▸ **Stored items**:
>>>

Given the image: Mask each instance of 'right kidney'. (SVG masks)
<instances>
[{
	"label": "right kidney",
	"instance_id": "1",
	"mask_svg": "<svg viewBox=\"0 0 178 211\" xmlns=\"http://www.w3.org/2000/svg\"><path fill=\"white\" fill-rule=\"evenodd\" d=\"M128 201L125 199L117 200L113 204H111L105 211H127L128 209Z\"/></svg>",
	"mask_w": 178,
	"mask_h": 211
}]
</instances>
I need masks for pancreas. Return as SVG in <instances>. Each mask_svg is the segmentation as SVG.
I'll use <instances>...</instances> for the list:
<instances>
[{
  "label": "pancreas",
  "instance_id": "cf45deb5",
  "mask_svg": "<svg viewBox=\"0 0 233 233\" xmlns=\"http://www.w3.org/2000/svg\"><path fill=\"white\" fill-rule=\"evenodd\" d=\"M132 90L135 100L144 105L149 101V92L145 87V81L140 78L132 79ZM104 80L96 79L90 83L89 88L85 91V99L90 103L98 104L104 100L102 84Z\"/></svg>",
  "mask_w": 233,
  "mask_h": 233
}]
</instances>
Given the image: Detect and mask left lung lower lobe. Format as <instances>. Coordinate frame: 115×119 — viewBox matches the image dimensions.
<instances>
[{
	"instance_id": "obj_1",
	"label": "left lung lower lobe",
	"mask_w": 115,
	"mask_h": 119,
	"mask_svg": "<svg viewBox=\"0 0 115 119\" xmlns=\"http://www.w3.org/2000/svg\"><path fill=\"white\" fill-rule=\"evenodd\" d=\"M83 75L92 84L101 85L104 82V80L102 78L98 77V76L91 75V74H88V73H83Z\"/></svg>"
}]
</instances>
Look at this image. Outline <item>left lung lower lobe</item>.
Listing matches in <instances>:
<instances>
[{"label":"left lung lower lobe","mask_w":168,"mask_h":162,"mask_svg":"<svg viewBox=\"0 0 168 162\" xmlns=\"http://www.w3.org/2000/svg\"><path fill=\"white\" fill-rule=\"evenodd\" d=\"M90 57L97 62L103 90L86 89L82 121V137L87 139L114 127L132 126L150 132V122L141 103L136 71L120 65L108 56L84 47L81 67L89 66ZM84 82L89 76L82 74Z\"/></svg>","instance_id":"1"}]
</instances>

<<<

▸ **What this task involves**: Return every line from the one holding "Given the image: Detect" through the end of the data, exactly as it appears, with both ends kept and nothing else.

▸ **Exercise answer**:
Given the image: Detect and mask left lung lower lobe. Format as <instances>. Coordinate frame: 115×119 — viewBox matches the image dimensions.
<instances>
[{
	"instance_id": "obj_1",
	"label": "left lung lower lobe",
	"mask_w": 115,
	"mask_h": 119,
	"mask_svg": "<svg viewBox=\"0 0 115 119\" xmlns=\"http://www.w3.org/2000/svg\"><path fill=\"white\" fill-rule=\"evenodd\" d=\"M83 75L92 84L101 85L104 82V80L102 78L98 77V76L91 75V74H88V73H83Z\"/></svg>"
}]
</instances>
Look at this image. Outline <item>left lung lower lobe</item>.
Listing matches in <instances>:
<instances>
[{"label":"left lung lower lobe","mask_w":168,"mask_h":162,"mask_svg":"<svg viewBox=\"0 0 168 162\" xmlns=\"http://www.w3.org/2000/svg\"><path fill=\"white\" fill-rule=\"evenodd\" d=\"M90 57L97 62L103 90L86 89L82 121V137L87 139L114 127L132 126L150 132V122L141 103L136 71L120 65L108 56L84 47L81 67L89 66ZM84 82L89 76L82 74Z\"/></svg>","instance_id":"1"}]
</instances>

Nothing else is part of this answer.